In a statement released today, Tuesday, Skyline announces that a Moroccan court sentenced activist "Al-Ablaq" yesterday, Monday, to four years in prison and a fine for posting a video clip on "Facebook" and "YouTube" on September 21, 2021. In it, he had made negative comments about the leadership of the "National Assembly of Independents" party in the parliamentary elections on September 8, 2021. He had also published another video clip on November 9 after Moroccan King Mohammed VI appointed "Aziz Akhannouch" as prime minister.

"Skyline" points out that the king's lawyer accused Al-Ablaq before the Court of First Instance in Al Hoceima of publicly violating the duty of reverence and respect for the person of the king under Article 179 of the Penal Code. The prosecution submitted to the court that the activist "violated the duty of reverence and respect for the supreme constitutional institution of the Kingdom through electronic means."

"Skyline" points out to what "Suad Brahma", a member of Al-Ablaq Defense Committee, wrote on their Facebook page, "Unfortunately, today the verdict against the activist of the land movement, Rabih Al-Ablaq, was issued for a post on Facebook and he was sentenced to four years in prison and twenty thousand dirhams, a fine".

The human rights foundation points out that Moroccan authorities summoned "Ablaq" to the police station in "Al Hoceima" several times last March and questioned him about the opinions he expressed in the videos he published.

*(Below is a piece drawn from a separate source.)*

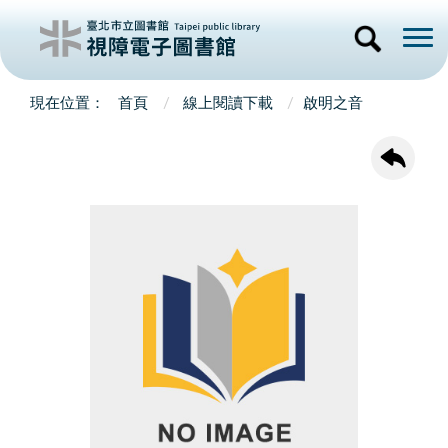
首頁
線上閱讀下載
啟明之音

Skyline reported that Al-Ablaq was sentenced to five years in prison in June 2017 for "spreading false news" and "imitating a journalist" for publishing opinions on websites supporting the "Hirak Rif" protests. He was then pardoned by a king and released in 2020 after carrying out several hunger strikes in prison.

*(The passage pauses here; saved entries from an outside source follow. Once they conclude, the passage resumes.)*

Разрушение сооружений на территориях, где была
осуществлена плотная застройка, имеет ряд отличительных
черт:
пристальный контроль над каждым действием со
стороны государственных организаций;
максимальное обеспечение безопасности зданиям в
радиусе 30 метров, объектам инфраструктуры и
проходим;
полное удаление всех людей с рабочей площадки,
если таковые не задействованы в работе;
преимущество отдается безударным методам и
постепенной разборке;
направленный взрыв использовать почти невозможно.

Accordingly, Skyline considers that the circumstances of the arrest and trial of "Ablaq" are based on political and illegal grounds, which constitutes an unacceptable attack on freedom of expression, and notes that such practices reflect the - unjustified - use of the Moroccan authorities for their influence to prosecute opponents and activists.

Skyline stresses that the repeated arrests of activists and opposition figures by Moroccan authorities are contrary to a number of international conventions, including the Universal Declaration of Human Rights, the International Covenant on Civil and Political Rights, and the International Convention for the Protection of All Persons from Enforced Disappearance. Article 19 of the Universal Declaration of Human Rights states, "Everyone has the right to freedom of opinion and expression; this right includes freedom to hold opinions without interference and to seek, receive and impart information and opinions by any means and regardless of frontiers."

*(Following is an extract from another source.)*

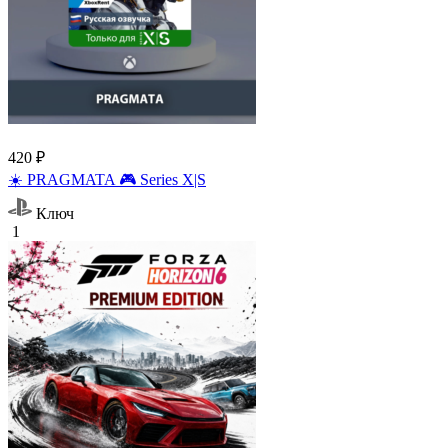
420 ₽
☀️ PRAGMATA 🎮 Series X|S
Ключ
1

Skyline International concludes its statement by calling on the judicial authorities to revise their verdict against activist "Al-Ablaq" and allow him to defend himself fully. It renews its call on the Moroccan government to cease all forms of prosecution and subpoenas against activists and opposition figures, stressing that the government's role must be to create an atmosphere in which individuals can express their views and give them the full space to do so.